Banks and Social Media
Banks that are using social media to brand themselves or to market a specific product or service have found success by integrating social tools into their existing campaigns or creating new ones that capitalize on the spirit of the community. Whether it’s by making the bank synonymous with solid financial advice or giving people the power to do some good in the world, banks have been finding that immersive marketing techniques using social media tools have brought solid results.
Higher rate of Customer Advocacy
Forrester’s 2010 Customer Advocacy rankings report, ranks nearly 50 financial services firms in the United States by the percentage customers who agree with the statement: “My financial provider does what’s best for me, not just its own bottom line.” Credit unions ranked much higher than the big banks, as they have in previous years, with 70 percent of credit union customers saying their financial institution puts their interests first. Whereas the bottom seven of this year’s rankings included Bank of America, Chase, Capital One, TD/Commerce, Fifth Third, Citibank, and in last place, HSBC. These bottom seven rated between 16 and 33 percent.
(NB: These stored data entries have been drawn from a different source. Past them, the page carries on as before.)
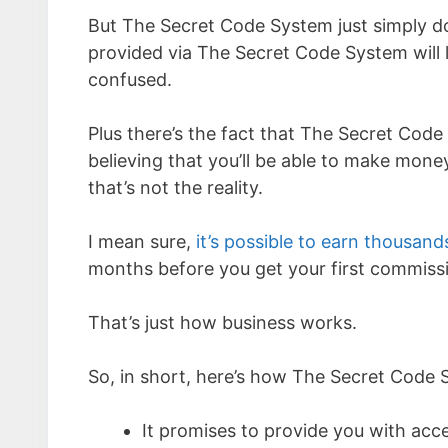
But The Secret Code System just simply doe
provided via The Secret Code System will l
confused.
Plus there’s the fact that The Secret Cod
believing that you’ll be able to make mon
that’s not the reality.
I mean sure,
it’s possible to earn thousand
months before you get your first commiss
That’s just how business works.
So, in short, here’s how The Secret Code
It promises to provide you with ac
*Forester 2010 Customer Advocacy Report
Creating a community
Community building fits right in with the mission of most community banks. The most important touch points in a customer’s life range from attending college, buying their first car, building a home, to starting a business and saving for retirement — all of which involve a relationship with a bank.
Giving back to the community: Rally customers around a cause
For each “fan” that joints the bank’s profile page, the bank will donate $1 to a particular cause. It also encourages consumers to invite others in their social networks in order to maximize the cause they are supporting. The campaign would originally start from the bank with an email message to consumers , or via statement messages or stuffers. Naturally, the bank has legal considerations to ensure that the proceeds paid not only benefit the bank for a marketing perspective but also from a regulatory perspective. Success is determined by the quality of the conversations taking place, but not the number of fans or friends.
Create a dialogue with and among your customers. Create a group for mortgagees who want to talk to each other about the economy in the housing market and how it is affecting them.
For banks that are more active in engaging with their customers over social media channels about their products, real-time search can be helpful in addressing problems with customers. In other cases, a visible Twitter (Twitter) account can be a quick and easy first step in the customer service chain when people want to get specific information.
Bank of America sees many of the same questions on Twitter that they get on typical channels like via telephone or in person, according to David Knapp, who runs the bank’s Twitter account, but they are starting to see social spaces as a potential channel of choice for customers to get the information they need. However, because of the sensitive nature of banking and the openness of social media, customers need to be careful when sharing information with customer service reps on social channels. On Twitter, Knapp regularly takes conversations private using direct messages and from there to more secure communications channels to gather sensitive details.
This can also be a great way to addresss bank mergers.
Marketing & Promotion
Launching new products — Look at their customer’s needs and use that to build new products and services.
Promoting events – small business workshops or other events can be posted on social media sites. Post community events.
The current financial crisis has led many customers to distrust banks, which is one reason why many banks are now turning to social media as a way to become more transparent to customers and build trust.
Keep customers up to date on bank information. Educate your customers on new products, services and banking regulations.
Some Success Stories
1st Mariner Bank, MD
The bank was able to use social communications tools and online surveys to develop a financial life cycle for their customers and identify that many people today establish a long lasting relationship with a bank in their late teens. They also found that parents are a major influence in the decision of which bank people ultimately decide to use. At the time, they didn’t have an attractive account to market to both parents and 18-25 year olds. With more research using social tools, they identified which features and benefits were important and which combination would give them a competitive edge.
Keystone Community Bank, MI
Some community banks such as Keystone Community Banks have increased deposits 27 percent over the past five years.
Provident Bank, NY
Provident Bank in NY has performed exceptionally well over the worst years of the financial crisis with 16 percent growth in 2008 and 4 percent growth in 2009. Compared with the negative growth in deposits from mainstream financial service providers, this sort of growth is exceptional. To be fair, there are some community banks that have suffered due to loan exposures established in 2004-2006, and a fair number of community banks that have failed, but comparatively as a group they appear to be performing robustly against mainstream financial institutions.